Зимой 1914–1915 гг. озаботился тем, чтобы вступить на оба пути – снова на свой страх и риск. Примечательно, что в 1918 году в конце концов победа союзников была достигнута точно обоими этими путями: танк, конечный продукт экспериментов Черчилля с «сухопутным кораблём», дал до той поры безуспешным наступлениям на Западном фронте наконец тактическое преимущество над обороной; а крах Турции и Болгарии, который привёл к прорыву открытого и незащищаемого юго–восточного фланга немцев, подвигнул Людендорфа 29 сентября отказаться от дальнейшей борьбы. Однако эти запоздалые подтверждения его идей 1914 года мало помогли Черчиллю. Его идея «сухопутного корабля» или «танка» расценивалась вначале как фантастическое чудачество, отвергнутая армией со смехом уже потому, что она вышла из стен Адмиралтейства. Она на долгие годы была задвинута в дебри консервативно–бюрократических возражений. Идея Балканского фронта не осталась запрятанной: Черчилль пробил её против всех сопротивлений и сомнений, однако привёл её к цели лишь в искалеченной форме. Её результатом была в конечном счёте несчастливая Дарданелльская (она же Галлиполийская) операция, которая сломала шею Черчиллю.

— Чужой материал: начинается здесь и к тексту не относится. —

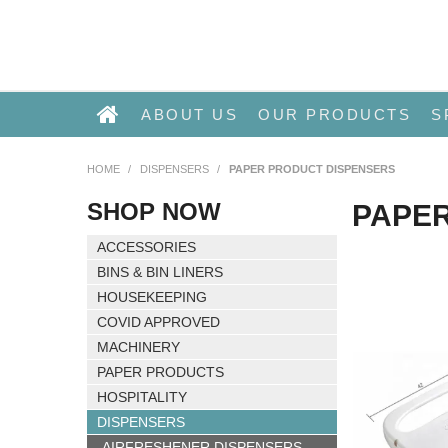
ABOUT US
OUR PRODUCTS
S
HOME
/
DISPENSERS
/
PAPER PRODUCT DISPENSERS
SHOP NOW
PAPE
ACCESSORIES
BINS & BIN LINERS
HOUSEKEEPING
COVID APPROVED
MACHINERY
PAPER PRODUCTS
HOSPITALITY
DISPENSERS
AIRFRESHENER DISPENSERS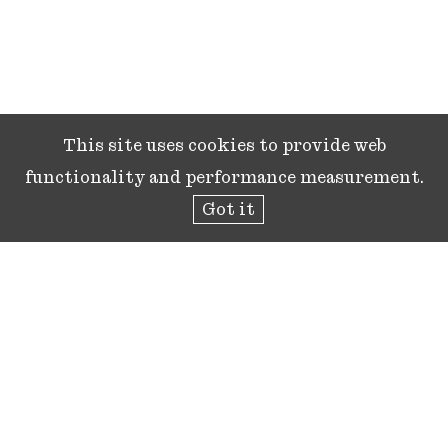
This site uses cookies to provide web
functionality and performance measurement.
Got it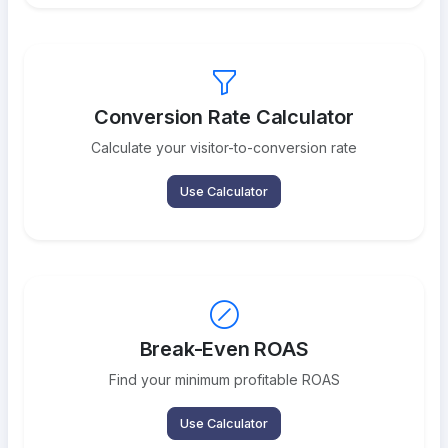
Conversion Rate Calculator
Calculate your visitor-to-conversion rate
Use Calculator
Break-Even ROAS
Find your minimum profitable ROAS
Use Calculator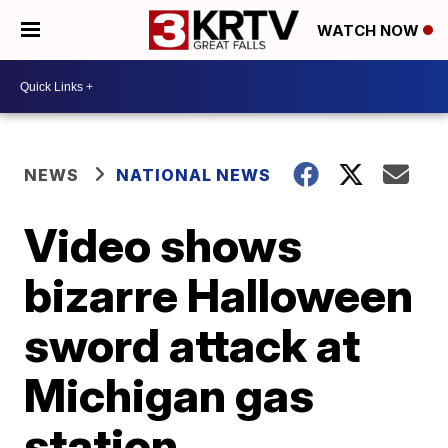
WATCH NOW
NEWS
NATIONAL NEWS
Video shows
bizarre Halloween
sword attack at
Michigan gas
station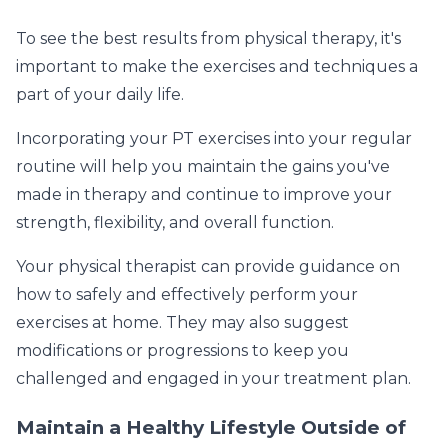
To see the best results from physical therapy, it's
important to make the exercises and techniques a
part of your daily life.
Incorporating your PT exercises into your regular
routine will help you maintain the gains you've
made in therapy and continue to improve your
strength, flexibility, and overall function.
Your physical therapist can provide guidance on
how to safely and effectively perform your
exercises at home. They may also suggest
modifications or progressions to keep you
challenged and engaged in your treatment plan.
Maintain a Healthy Lifestyle Outside of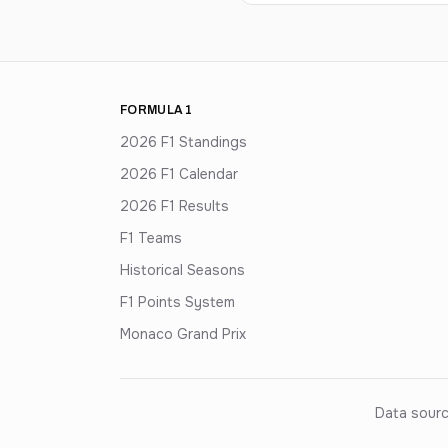
FORMULA 1
2026 F1 Standings
2026 F1 Calendar
2026 F1 Results
F1 Teams
Historical Seasons
F1 Points System
Monaco Grand Prix
Data sourc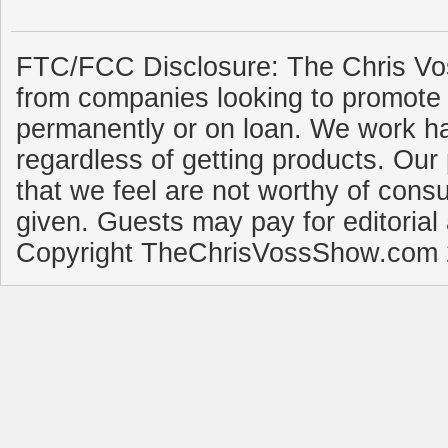
FTC/FCC Disclosure: The Chris Vo
from companies looking to promote 
permanently or on loan. We work ha
regardless of getting products. Our 
that we feel are not worthy of cons
given. Guests may pay for editorial
Copyright TheChrisVossShow.com 2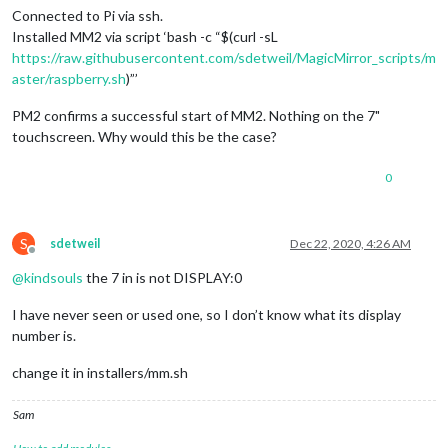
Connected to Pi via ssh.
Installed MM2 via script ‘bash -c “$(curl -sL
https://raw.githubusercontent.com/sdetweil/MagicMirror_scripts/m
aster/raspberry.sh
)”’
PM2 confirms a successful start of MM2. Nothing on the 7"
touchscreen. Why would this be the case?
0
S
sdetweil
Dec 22, 2020, 4:26 AM
Offline
@
kindsouls
the 7 in is not DISPLAY:0
I have never seen or used one, so I don’t know what its display
number is.
change it in installers/mm.sh
Sam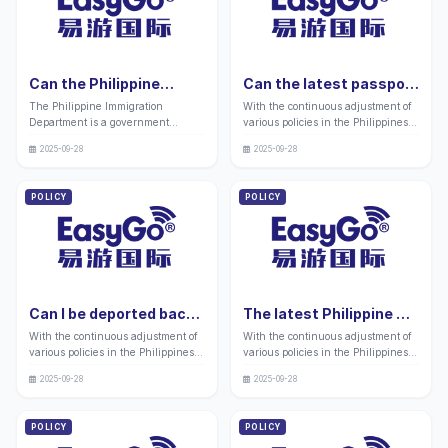
Can the Philippine
Can the latest passport
Immigration
lost in the Philippines
The Philippine Immigration
With the continuous adjustment of
Department apply for a
without a long-term
Department is a government
various policies in the Philippines,
PWP visa in 2026?
visa be reissued in
agency that foreign nationals
many friends still have doubts
Complete guide:
2026? Complete guide:
2025-09-28
2025-09-28
working and living in the
about the relevant replacement
Application process and
Application process and
Philippines need to frequently
services for passports lost in the
precautions
precautions
interact with. It can provide various
Philippines without long-term visas,
POLICY
POLICY
domestic services such as visa
whether for travel, work, or life, in
processing, visa transfer, and
this era of global interconnectivity.
immigration applications. Many
"
applicants need to handle long-
term stay related procedures at the
immigration department after
entering the country. "
Can I be deported back
The latest Philippine 9g
to my home country
work visa for 2026 is
With the continuous adjustment of
With the continuous adjustment of
after the latest
about to expire. Can it
various policies in the Philippines,
various policies in the Philippines,
Philippine visa expires
be renewed? Full guide:
many friends still have doubts
many friends still have doubts
in 2026? Complete
Processing process and
2025-09-28
2025-09-28
about the strict requirements of the
about the various visa related
guide: Application
precautions
Philippines for visa applications for
businesses that foreign nationals
process and
foreign nationals, especially the
working in the Philippines often
POLICY
POLICY
precautions
handling methods, fine standards,
face.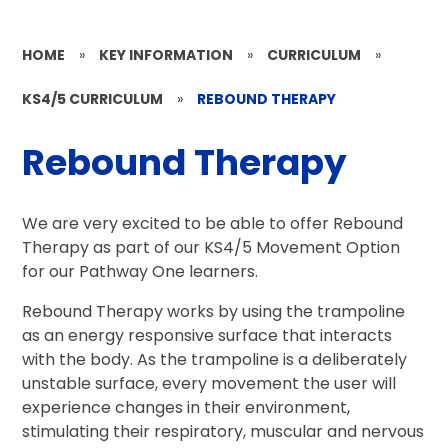
HOME
»
KEY INFORMATION
»
CURRICULUM
»
KS4/5 CURRICULUM
»
REBOUND THERAPY
Rebound Therapy
We are very excited to be able to offer Rebound
Therapy as part of our KS4/5 Movement Option
for our Pathway One learners.
Rebound Therapy works by using the trampoline
as an energy responsive surface that interacts
with the body. As the trampoline is a deliberately
unstable surface, every movement the user will
experience changes in their environment,
stimulating their respiratory, muscular and nervous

Его стратегическая идея была великолепной: Турция, воевавшая с октября 1914 год на стороне Германии, была относительно слабой. Её столица, Константинополь, располагалась у моря, открытая для захвата превосходящей морской державой. Если она падёт, то можно было рассчитывать на крушение Турции. Тем самым устанавливалось по меньшей мере надёжное морское соединение с Россией, можно было посылать в Россию крупные транспорты с оружием и восстановить её уже подорванную способность к наступлению. Однако кроме того: Сербия пока ещё устояла, Болгария ещё не была союзником Германии, в Греции и в Румынии сильные политические силы были готовы идти вместе с союзниками, если они будут победоносны в этих местах: падение Константинополя дало бы им ожидаемый сигнал. Балканы воспламенились бы как лесной пожар, отсюда повергнуть Австрию, и далее угрожать теперь полностью изолированной Германии войной уже не на двух фронтах, а на трёх! Это была стратегия в стиле Наполеона и в его формате; кроме того, как будто изготовленная на заказ для Англии с её огромными военно–морскими силами и её небольшой, но отличной армией – гораздо более подходящая, нежели медленно создавать и обучать массовые армии, а затем проворачивать их сквозь мясорубку статичных сражений материальных ресурсов на Западном фронте.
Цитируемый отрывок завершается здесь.